I just finished reading If Morning Ever Comes (1964), Anne Tyler‘s first published novel. It takes place at Columbia University in New York City and in a small town in North Carolina, and what it shows the reader about family life and personal identity is as true today as it was fifty years ago. I was sucked into the story and found some peculiar incidents that reminded me of my own youth.
Ben Joe Hawkes, a law student at Columbia, squirms his way through the story as the only boy in a family full of girls. Since his father left and then died, he feels responsible for them. His mother, grandmother, and five sisters, along with a niece, all live in a large home that is ramshackle compared to the way he remembers it from his childhood.

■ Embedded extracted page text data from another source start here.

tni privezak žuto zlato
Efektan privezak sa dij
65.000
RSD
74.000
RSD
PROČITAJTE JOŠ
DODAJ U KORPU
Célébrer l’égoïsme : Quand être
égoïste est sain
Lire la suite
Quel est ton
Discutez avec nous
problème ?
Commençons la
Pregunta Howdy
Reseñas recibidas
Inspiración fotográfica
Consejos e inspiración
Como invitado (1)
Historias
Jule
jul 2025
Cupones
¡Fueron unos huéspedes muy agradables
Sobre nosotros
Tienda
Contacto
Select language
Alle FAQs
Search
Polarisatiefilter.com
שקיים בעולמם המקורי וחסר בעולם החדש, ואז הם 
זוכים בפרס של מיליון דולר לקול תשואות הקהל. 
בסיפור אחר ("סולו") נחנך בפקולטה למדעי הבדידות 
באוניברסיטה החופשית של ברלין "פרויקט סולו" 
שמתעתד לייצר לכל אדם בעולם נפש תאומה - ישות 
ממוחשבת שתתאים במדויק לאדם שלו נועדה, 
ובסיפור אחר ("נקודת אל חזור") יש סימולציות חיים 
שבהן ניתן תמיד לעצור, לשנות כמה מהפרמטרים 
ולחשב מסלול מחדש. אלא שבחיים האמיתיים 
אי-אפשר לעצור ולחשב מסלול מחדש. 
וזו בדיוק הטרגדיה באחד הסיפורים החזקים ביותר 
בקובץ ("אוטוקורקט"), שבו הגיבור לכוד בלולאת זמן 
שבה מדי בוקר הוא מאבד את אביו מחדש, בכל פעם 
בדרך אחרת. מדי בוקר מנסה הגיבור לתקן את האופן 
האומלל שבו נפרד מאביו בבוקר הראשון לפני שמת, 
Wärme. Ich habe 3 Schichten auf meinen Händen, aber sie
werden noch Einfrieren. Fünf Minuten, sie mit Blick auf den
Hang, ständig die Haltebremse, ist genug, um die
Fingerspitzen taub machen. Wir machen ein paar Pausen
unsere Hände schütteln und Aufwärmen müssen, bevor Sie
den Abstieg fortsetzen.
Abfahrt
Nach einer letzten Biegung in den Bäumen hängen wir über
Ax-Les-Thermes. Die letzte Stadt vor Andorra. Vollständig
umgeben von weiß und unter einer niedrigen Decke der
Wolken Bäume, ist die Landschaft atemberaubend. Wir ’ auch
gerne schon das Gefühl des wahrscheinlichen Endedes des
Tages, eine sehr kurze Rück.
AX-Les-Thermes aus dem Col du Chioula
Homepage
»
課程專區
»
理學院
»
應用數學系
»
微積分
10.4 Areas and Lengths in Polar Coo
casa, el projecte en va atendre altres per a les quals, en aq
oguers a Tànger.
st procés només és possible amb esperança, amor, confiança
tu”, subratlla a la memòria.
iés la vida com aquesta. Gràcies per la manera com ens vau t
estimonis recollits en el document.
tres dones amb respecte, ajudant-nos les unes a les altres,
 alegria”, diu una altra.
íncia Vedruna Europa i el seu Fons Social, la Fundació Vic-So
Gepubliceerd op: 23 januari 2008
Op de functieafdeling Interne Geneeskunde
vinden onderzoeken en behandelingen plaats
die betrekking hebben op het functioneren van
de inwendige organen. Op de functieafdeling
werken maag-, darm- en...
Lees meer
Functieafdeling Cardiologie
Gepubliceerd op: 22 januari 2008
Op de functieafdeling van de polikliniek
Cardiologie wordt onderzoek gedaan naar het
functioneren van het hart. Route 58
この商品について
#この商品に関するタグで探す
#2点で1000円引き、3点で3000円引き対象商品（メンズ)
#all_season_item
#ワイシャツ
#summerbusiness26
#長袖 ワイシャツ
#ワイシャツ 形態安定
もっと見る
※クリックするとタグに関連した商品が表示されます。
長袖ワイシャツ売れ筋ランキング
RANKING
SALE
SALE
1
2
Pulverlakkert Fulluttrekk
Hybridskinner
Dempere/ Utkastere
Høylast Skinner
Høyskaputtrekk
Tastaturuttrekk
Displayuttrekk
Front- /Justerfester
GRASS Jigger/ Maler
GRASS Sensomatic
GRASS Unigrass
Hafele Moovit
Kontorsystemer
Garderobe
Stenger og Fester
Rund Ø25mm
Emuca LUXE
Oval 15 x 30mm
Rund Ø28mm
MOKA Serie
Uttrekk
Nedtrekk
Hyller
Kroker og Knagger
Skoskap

He is twenty-five when he decides to head home and check on things after the oldest sister leaves her husband in Kansas and returns home to a small North Carolina town.
When he arrives, nothing is quite the way Ben Joe remembers it. He doesn’t know what to do about it , either. When he is lying awake at night, unable to sleep, he stares at the ceiling and imagines everything upside down, walking on the ceiling and climbing through the door. I remember doing the same thing as a child.
When Ben Joe is away from his family, he remembers things in an idealized way. The real-time experience can’t possibly live up to the expectation. I know that feeling well. The ending is unexpected and yet makes complete sense. Ben Joe has been a bit lost, but manages to find himself by taking a leap of faith that morning will, eventually, come.